Minister of Education of Quebec
- In office 20 January 1976 – 26 November 1976
- Prime Minister: Robert Bourassa
- Preceded by: Raymond Garneau
- Succeeded by: Jacques-Yvan Morin

Minister of Immigration, Diversity and Inclusion of Quebec
- In office 15 February 1972 – 20 January 1976
- Prime Minister: Robert Bourassa
- Preceded by: François Cloutier
- Succeeded by: Lise Bacon

Personal details
- Born: 24 June 1928
- Died: 13 October 2018 (aged 90)
- Party: Quebec Liberal Party
- Parent: Valmore Bienvenue (father)

= Jean Bienvenue =

Canadian politician (1928–2018)

Jean Bienvenue (/fr/; 24 June 1928 – 13 October 2018) was a Liberal minister under Robert Bourassa in the province of Quebec.

He was born in June 1928. Bienvenue graduated from Université Laval before he joined the Quebec bar in June 1952. He was later a member of several law firms. He was the son of Valmore Bienvenue, a lawyer and political figure, and Charlotte Langlois.

Bienvenue was elected an MNA in both 1966 and 1970 in Matane riding.

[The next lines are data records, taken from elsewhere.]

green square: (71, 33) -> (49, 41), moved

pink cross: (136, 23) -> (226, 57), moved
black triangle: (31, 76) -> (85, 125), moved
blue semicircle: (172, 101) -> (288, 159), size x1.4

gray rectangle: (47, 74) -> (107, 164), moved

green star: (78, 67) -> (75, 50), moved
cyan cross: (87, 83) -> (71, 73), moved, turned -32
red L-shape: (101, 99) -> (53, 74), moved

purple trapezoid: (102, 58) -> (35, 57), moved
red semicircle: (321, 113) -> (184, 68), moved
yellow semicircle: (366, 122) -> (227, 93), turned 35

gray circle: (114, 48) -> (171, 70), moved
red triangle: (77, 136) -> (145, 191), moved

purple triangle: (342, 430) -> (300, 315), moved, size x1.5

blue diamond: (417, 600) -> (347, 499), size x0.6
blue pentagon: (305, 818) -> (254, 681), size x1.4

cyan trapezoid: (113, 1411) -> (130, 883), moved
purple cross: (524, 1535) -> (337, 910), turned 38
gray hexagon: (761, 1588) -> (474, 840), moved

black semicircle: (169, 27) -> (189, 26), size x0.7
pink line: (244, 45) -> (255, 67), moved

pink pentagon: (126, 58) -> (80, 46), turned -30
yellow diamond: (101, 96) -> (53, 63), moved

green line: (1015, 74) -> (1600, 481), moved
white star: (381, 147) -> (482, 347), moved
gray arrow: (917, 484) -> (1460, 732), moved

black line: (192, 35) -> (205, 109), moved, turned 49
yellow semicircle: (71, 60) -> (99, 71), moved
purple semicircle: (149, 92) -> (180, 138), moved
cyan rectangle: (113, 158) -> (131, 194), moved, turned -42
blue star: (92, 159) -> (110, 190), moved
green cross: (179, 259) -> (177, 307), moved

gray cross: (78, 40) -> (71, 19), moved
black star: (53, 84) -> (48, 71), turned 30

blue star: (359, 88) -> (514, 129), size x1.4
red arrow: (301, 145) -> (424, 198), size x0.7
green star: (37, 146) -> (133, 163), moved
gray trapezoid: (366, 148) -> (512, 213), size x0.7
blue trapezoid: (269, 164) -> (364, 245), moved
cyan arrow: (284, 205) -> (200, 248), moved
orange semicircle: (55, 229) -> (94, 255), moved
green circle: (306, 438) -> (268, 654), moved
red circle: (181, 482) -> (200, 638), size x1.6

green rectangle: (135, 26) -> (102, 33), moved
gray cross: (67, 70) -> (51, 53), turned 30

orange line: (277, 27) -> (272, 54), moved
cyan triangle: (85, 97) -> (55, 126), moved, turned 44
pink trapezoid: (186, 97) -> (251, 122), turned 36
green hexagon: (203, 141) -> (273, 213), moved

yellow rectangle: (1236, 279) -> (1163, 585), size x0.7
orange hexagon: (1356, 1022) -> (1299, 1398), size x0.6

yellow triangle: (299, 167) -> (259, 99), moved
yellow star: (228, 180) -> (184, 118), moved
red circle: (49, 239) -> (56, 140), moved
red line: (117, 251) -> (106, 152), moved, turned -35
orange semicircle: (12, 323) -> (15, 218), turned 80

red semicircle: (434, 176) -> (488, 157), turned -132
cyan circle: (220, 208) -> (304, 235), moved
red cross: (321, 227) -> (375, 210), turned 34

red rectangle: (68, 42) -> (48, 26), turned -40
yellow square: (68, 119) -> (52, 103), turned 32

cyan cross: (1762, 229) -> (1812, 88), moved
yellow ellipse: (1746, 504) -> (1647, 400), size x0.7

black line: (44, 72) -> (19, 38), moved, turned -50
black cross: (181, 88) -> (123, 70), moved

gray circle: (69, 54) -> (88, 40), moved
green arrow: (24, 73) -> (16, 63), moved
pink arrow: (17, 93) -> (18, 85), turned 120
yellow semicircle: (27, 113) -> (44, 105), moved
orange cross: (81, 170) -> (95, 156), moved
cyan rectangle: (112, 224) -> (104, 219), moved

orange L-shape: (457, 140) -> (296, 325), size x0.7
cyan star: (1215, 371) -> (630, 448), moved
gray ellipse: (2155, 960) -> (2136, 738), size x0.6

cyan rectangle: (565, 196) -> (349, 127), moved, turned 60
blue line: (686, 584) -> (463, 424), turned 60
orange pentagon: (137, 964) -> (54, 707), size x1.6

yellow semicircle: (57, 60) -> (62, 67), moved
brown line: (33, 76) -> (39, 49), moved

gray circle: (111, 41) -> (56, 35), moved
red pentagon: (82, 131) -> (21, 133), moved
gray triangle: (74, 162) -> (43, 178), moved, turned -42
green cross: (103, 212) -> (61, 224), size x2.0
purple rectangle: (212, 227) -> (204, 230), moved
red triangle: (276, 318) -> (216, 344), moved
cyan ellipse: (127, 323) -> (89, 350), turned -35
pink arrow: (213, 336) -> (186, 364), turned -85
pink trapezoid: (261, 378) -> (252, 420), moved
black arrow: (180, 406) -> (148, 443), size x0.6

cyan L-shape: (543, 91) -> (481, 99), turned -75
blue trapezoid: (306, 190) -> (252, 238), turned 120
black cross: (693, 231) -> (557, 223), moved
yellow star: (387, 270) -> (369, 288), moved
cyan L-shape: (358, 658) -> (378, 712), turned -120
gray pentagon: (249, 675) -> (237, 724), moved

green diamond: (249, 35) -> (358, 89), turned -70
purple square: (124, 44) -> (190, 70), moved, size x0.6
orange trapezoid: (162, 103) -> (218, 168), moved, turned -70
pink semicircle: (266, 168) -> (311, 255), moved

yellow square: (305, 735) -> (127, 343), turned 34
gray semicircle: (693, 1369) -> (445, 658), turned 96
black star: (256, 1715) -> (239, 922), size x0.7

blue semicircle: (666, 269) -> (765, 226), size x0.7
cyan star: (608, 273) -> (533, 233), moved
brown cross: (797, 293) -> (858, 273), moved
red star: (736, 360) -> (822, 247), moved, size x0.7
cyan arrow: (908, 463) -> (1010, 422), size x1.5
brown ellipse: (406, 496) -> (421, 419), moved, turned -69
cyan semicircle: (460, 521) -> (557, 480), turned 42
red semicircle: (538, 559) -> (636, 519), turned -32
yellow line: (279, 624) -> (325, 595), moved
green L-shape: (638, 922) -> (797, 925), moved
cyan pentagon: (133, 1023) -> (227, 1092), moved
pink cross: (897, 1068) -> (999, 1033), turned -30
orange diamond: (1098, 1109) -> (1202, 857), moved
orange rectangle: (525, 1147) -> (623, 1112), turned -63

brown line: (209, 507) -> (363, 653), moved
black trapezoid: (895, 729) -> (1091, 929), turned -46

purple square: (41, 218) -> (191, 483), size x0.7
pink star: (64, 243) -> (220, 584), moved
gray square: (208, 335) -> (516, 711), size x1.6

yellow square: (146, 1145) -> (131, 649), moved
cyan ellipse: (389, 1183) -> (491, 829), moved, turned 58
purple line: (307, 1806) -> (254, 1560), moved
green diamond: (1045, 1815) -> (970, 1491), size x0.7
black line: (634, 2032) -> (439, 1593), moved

When the Liberals formed the government in 1970, he was appointed deputy government House Leader from January 1971 to November 1976. Bienvenue became Minister of State in May 1971, and then Minister of Immigration in February 1972.

In 1973 he defeated Jacques Parizeau in the Montreal riding of Crémazie.

He died in 2018 at age 90 in Quebec City.